Sunbelt stores multiple versions of data for any given object, representing different times that the SunCrawler saw the entity on Reddit. These versions describe the non-permanent attributes of an object such as upvotes, karma, or subreddit subscribers.

Let's take a look at how many versions we have for a comment on SunPost(2).

post = sunbelt.posts.get(2)
comment = post.comments[3]
comment
SunComment(59)
comment.versions
[CommentVersion(SunComment = 59 , SunVersion = 1),
 CommentVersion(SunComment = 59 , SunVersion = 2)]

Let's look at some of the version data.

print('\n Upvotes over time for Comment:', comment.reddit_comment_id, '\n') #, '\n Posted in r/', post.subreddit.display_name, '\n')
for v in comment.versions:
    print(v.ups, 'upvotes at', v.sun_created_at)
 Upvotes over time for Comment: t1_j5t0ysc 

22389 upvotes at 25-01-2023 18:06:12
24792 upvotes at 26-01-2023 14:45:14

By looking at the comment body text of each version, we can see that this comment has been deleted by the author.

[x.body for x in comment.versions]
['Being a YouTube "prankster"', '[deleted]']

The details from the most recent version of any object are also stored as attributes with the "most_recent_" prefix.
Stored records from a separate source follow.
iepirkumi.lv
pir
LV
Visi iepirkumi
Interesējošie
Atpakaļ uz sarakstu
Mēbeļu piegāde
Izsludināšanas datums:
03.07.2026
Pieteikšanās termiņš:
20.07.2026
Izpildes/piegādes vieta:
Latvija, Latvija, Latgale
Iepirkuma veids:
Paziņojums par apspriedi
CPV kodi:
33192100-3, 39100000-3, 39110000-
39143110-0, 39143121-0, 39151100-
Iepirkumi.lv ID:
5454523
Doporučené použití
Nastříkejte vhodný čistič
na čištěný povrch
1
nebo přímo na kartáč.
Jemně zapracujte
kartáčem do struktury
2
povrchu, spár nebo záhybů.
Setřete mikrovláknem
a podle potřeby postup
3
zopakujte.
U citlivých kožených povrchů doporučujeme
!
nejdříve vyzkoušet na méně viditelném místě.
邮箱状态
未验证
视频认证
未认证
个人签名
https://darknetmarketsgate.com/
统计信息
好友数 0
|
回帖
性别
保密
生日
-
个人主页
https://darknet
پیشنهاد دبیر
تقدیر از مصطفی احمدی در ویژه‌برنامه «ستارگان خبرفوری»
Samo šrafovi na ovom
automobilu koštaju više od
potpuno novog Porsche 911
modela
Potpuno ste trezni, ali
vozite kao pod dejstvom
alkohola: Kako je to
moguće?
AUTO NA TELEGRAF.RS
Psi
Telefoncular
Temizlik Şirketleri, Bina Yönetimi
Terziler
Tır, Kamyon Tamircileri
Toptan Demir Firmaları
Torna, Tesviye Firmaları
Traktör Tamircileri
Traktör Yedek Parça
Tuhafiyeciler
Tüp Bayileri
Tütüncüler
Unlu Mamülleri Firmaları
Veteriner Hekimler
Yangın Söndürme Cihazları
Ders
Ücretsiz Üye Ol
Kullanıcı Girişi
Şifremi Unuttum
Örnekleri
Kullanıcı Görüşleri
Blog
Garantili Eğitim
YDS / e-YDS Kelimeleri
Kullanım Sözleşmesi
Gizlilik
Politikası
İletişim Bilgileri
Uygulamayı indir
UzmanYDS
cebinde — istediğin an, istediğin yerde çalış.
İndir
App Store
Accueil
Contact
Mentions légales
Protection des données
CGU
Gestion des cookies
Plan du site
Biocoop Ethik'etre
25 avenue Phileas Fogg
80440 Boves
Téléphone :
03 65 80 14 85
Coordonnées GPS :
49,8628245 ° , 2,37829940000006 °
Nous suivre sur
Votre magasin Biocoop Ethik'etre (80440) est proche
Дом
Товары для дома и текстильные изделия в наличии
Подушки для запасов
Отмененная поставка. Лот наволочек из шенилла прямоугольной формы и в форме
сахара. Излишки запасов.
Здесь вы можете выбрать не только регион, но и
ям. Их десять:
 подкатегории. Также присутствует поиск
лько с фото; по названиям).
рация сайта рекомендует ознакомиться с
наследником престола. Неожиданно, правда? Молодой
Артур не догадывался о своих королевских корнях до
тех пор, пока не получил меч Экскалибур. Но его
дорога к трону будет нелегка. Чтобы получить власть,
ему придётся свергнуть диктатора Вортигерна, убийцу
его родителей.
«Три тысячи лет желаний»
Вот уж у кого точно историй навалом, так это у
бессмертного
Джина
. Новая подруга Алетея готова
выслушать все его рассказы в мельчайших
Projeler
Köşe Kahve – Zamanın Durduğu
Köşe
print(comment.most_recent_ups)
print(comment.most_recent_body)
24792
[deleted]

Sunbelt to Pandas

Sunbelt uses a GraphQL API to query only the data specifically requested by the user. When a Sun object is first initalized by SAWP, it contains only bare minimum of information necessary to initialize the object unless additional information is specifically requested by the user. When an attribute is requested, a new API call is made to obtain that attribute from the database. A batch request for many attributes can be made by passing the requested attributes as arguments.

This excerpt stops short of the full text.